A.V. Dicey's life (1835-1922) and work is known almost exclusively for the 'rule of law.' I have some amusing, reductive evidence for this claim: the one and only annotation by Foucault on Dicey is the definition of the rule of law (see here). Presumably the annotation was prompted by Foucault's reading and use of Hayek's Constitution of Liberty, where Dicey's Law of the Constitution is treated as a classic (as the editors of Foucault's Biopolitics lectures note in their endnotes 23-25 on p. 282 in the English translation). One of the best essays on Dicey's significance on thinking about the rule of law to political theory, "Dicey and his Legacy" (Political Theory, 1995) by Julia Stapleton, explores its impact on especially what she calls English liberal-conservative thought.

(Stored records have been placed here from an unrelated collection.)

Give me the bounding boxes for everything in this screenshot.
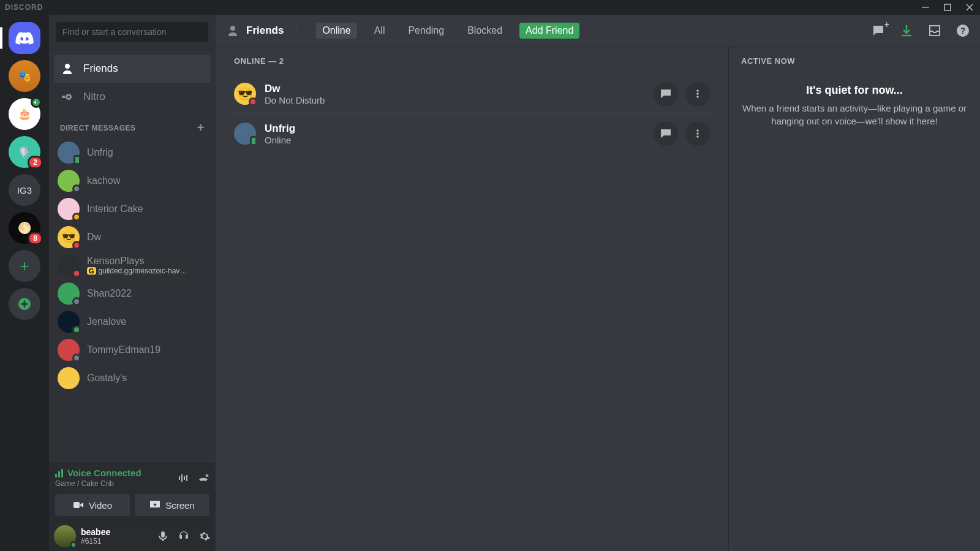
svg-point-20 [696,129,699,132]
guild-g4[interactable]: IG3 [9,174,40,206]
video-button[interactable]: Video [55,494,130,516]
window-controls [920,4,975,11]
guild-g1[interactable]: 🎭 [9,60,40,92]
svg-point-21 [696,132,699,135]
svg-point-22 [696,135,699,138]
dm-name: Jenalove [87,316,126,327]
dm-item[interactable]: Unfrig [54,139,211,167]
add-server-button[interactable]: + [9,250,40,282]
settings-button[interactable] [198,530,211,542]
close-button[interactable] [964,4,975,11]
dm-name: kachow [87,175,120,186]
minimize-button[interactable] [920,4,931,11]
screen-share-button[interactable]: Screen [135,494,209,516]
guild-g3[interactable]: 🛡️2 [9,136,40,168]
top-tab-pending[interactable]: Pending [402,23,450,39]
video-icon [73,500,84,511]
friend-status: Online [265,135,295,145]
dm-header-label: DIRECT MESSAGES [60,124,136,132]
svg-point-4 [67,96,70,98]
add-friend-button[interactable]: Add Friend [519,23,579,39]
main-content: Friends OnlineAllPendingBlockedAdd Frien… [216,15,980,551]
svg-rect-13 [74,502,80,508]
friend-row[interactable]: UnfrigOnline [228,113,716,153]
svg-point-19 [696,96,699,98]
svg-point-18 [696,93,699,95]
tab-nitro[interactable]: Nitro [54,83,211,111]
guild-g2[interactable]: 🎂 [9,98,40,130]
explore-button[interactable] [9,288,40,320]
dm-name: Unfrig [87,147,113,158]
inbox-button[interactable] [927,23,942,38]
new-dm-button[interactable]: + [197,121,205,135]
svg-point-17 [696,89,699,92]
dm-name: KensonPlays [87,256,187,267]
guild-g5[interactable]: 🌕8 [9,212,40,244]
dm-item[interactable]: Shan2022 [54,279,211,308]
top-tab-all[interactable]: All [368,23,391,39]
mute-button[interactable] [157,530,169,542]
dm-item[interactable]: Gostaly's [54,364,211,392]
dm-item[interactable]: Interior Cake [54,195,211,223]
dm-item[interactable]: KensonPlaysG guilded.gg/mesozoic-hav… [54,251,211,279]
tab-nitro-label: Nitro [83,91,105,103]
active-now-panel: ACTIVE NOW It's quiet for now... When a … [729,47,980,551]
friends-icon [225,23,240,38]
svg-rect-5 [62,96,65,98]
top-tab-blocked[interactable]: Blocked [461,23,508,39]
dm-name: Interior Cake [87,203,143,215]
active-now-empty-title: It's quiet for now... [741,84,968,97]
svg-rect-12 [186,475,187,481]
voice-status[interactable]: Voice Connected [55,468,141,478]
friend-name: Unfrig [265,123,295,135]
svg-text:?: ? [960,26,966,36]
user-panel: beabee #6151 [49,522,216,551]
noise-suppress-button[interactable] [178,472,190,484]
active-now-title: ACTIVE NOW [741,56,968,66]
top-tab-online[interactable]: Online [316,23,356,39]
guild-home[interactable] [9,22,40,54]
svg-rect-6 [55,474,57,477]
dm-sidebar: Friends Nitro DIRECT MESSAGES + Unfrigka… [49,15,216,551]
voice-panel: Voice Connected Game / Cake Crib Video [49,463,216,522]
app-brand: DISCORD [5,3,43,12]
top-bar: Friends OnlineAllPendingBlockedAdd Frien… [216,15,980,47]
voice-channel[interactable]: Game / Cake Crib [55,479,141,488]
more-button[interactable] [685,82,710,106]
dm-subtext: G guilded.gg/mesozoic-hav… [87,267,187,275]
nitro-icon [60,89,75,104]
maximize-button[interactable] [942,4,953,11]
guilds-bar: 🎭🎂🛡️2IG3🌕8+ [0,15,49,551]
friend-name: Dw [265,83,325,95]
more-button[interactable] [685,121,710,146]
help-button[interactable]: ? [956,23,970,38]
deafen-button[interactable] [178,530,190,542]
new-group-dm-button[interactable]: + [871,23,886,38]
download-button[interactable] [899,23,914,38]
svg-rect-1 [944,4,951,10]
user-avatar[interactable] [54,525,76,547]
active-now-empty-body: When a friend starts an activity—like pl… [741,102,968,127]
dm-item[interactable]: kachow [54,167,211,195]
svg-rect-8 [61,469,63,477]
friends-list: ONLINE — 2 😎DwDo Not DisturbUnfrigOnline [216,47,729,551]
friend-row[interactable]: 😎DwDo Not Disturb [228,74,716,113]
svg-rect-0 [922,7,929,8]
friends-heading: Friends [225,23,284,38]
friend-status: Do Not Disturb [265,95,325,105]
disconnect-button[interactable] [197,472,209,484]
dm-item[interactable]: 😎Dw [54,223,211,251]
dm-item[interactable]: TommyEdman19 [54,336,211,364]
online-count-label: ONLINE — 2 [228,56,716,66]
message-button[interactable] [654,121,678,146]
dm-name: Gostaly's [87,373,127,384]
title-bar: DISCORD [0,0,980,15]
dm-name: Shan2022 [87,288,132,299]
user-tag: #6151 [81,537,110,545]
dm-item[interactable]: Jenalove [54,308,211,336]
signal-icon [55,469,64,477]
tab-friends[interactable]: Friends [54,55,211,83]
message-button[interactable] [654,82,678,106]
svg-rect-7 [58,471,60,477]
search-input[interactable] [56,22,208,42]
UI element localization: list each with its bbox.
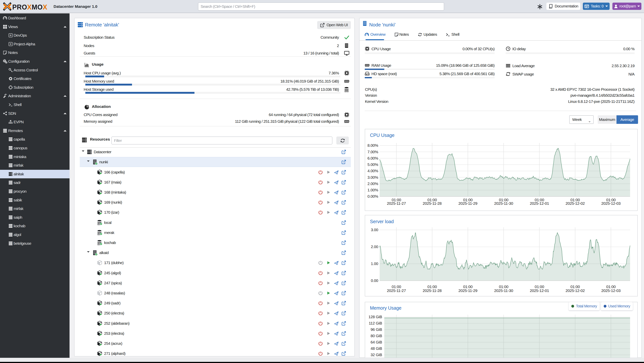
svg-text:2025-11-29: 2025-11-29 — [458, 288, 478, 293]
svg-text:2025-11-28: 2025-11-28 — [422, 288, 442, 293]
svg-text:80 GiB: 80 GiB — [370, 334, 382, 338]
svg-text:2.00%: 2.00% — [367, 182, 378, 186]
svg-text:01:00: 01:00 — [570, 284, 580, 289]
svg-text:01:00: 01:00 — [463, 284, 472, 289]
svg-text:2025-11-28: 2025-11-28 — [422, 201, 442, 206]
svg-text:2025-12-03: 2025-12-03 — [601, 288, 620, 293]
svg-text:7.00%: 7.00% — [367, 150, 378, 154]
svg-text:01:00: 01:00 — [499, 284, 508, 289]
svg-text:112 GiB: 112 GiB — [369, 321, 382, 325]
svg-text:2025-11-30: 2025-11-30 — [494, 288, 513, 293]
svg-text:3.00: 3.00 — [371, 228, 378, 232]
svg-text:32 GiB: 32 GiB — [370, 352, 382, 357]
svg-text:2025-11-27: 2025-11-27 — [387, 288, 406, 293]
svg-text:2025-12-03: 2025-12-03 — [601, 201, 620, 206]
svg-text:64 GiB: 64 GiB — [370, 340, 382, 344]
svg-text:8.00%: 8.00% — [367, 143, 378, 148]
svg-text:96 GiB: 96 GiB — [370, 327, 382, 332]
svg-text:48 GiB: 48 GiB — [370, 346, 382, 350]
svg-text:128 GiB: 128 GiB — [368, 315, 382, 319]
svg-text:2025-11-29: 2025-11-29 — [458, 201, 478, 206]
svg-text:5.00%: 5.00% — [367, 162, 378, 166]
svg-text:4.00%: 4.00% — [367, 169, 378, 173]
svg-text:2025-11-30: 2025-11-30 — [494, 201, 513, 206]
svg-text:2025-12-01: 2025-12-01 — [530, 201, 549, 206]
svg-text:1.00%: 1.00% — [367, 188, 378, 192]
svg-text:6.00%: 6.00% — [367, 156, 378, 160]
svg-text:01:00: 01:00 — [428, 284, 437, 289]
svg-text:2025-11-27: 2025-11-27 — [387, 201, 406, 206]
svg-text:0.00%: 0.00% — [367, 194, 378, 198]
svg-text:01:00: 01:00 — [535, 284, 544, 289]
svg-text:0.00: 0.00 — [371, 278, 378, 283]
svg-text:2025-12-02: 2025-12-02 — [566, 201, 585, 206]
svg-text:1.00: 1.00 — [371, 262, 378, 266]
svg-text:3.00%: 3.00% — [367, 175, 378, 180]
svg-text:2.00: 2.00 — [371, 244, 378, 249]
svg-text:2025-12-02: 2025-12-02 — [566, 288, 585, 293]
svg-text:2025-12-01: 2025-12-01 — [530, 288, 549, 293]
svg-text:01:00: 01:00 — [606, 284, 616, 289]
svg-text:01:00: 01:00 — [392, 284, 401, 289]
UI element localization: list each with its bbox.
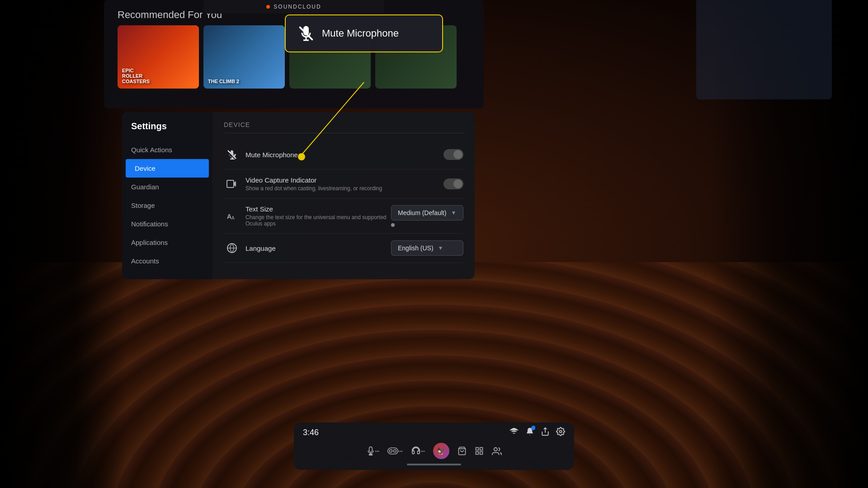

But it is not impossible that Foucault also read Dicey's Lectures on the Relation between Law and Public Opinion for the very passage in his lecture that elicited the editors' comment is this: "the Rule of law is clearly defined as a state in which the state itself does not organize administrative courts which arbitrate between citizens and the public authorities; the Rule of law is a state in which citizens can appeal to ordinary justice against the public authorities. The English say: If there are administrative courts, then we are not living under the Rule of law." (p. 170, 21 February 1979). This echoes the introduction to the second edition of Lectures on the Relation between Law and Public Opinion (hereafter LRLPO):
But administrative law has two defects which have till very recent years forbidden its existence in England. Administrative tribunals always tend to exclude the jurisdiction of the ordinary law Courts. Administrative Courts are always more or less connected with the Government of the day. Their decisions are apt to be influenced by political considerations. Governmental officials cannot have the thorough independence of judges....An administrative Court is never a completely independent tribunal. (p. 373 in the Libertyfund edition)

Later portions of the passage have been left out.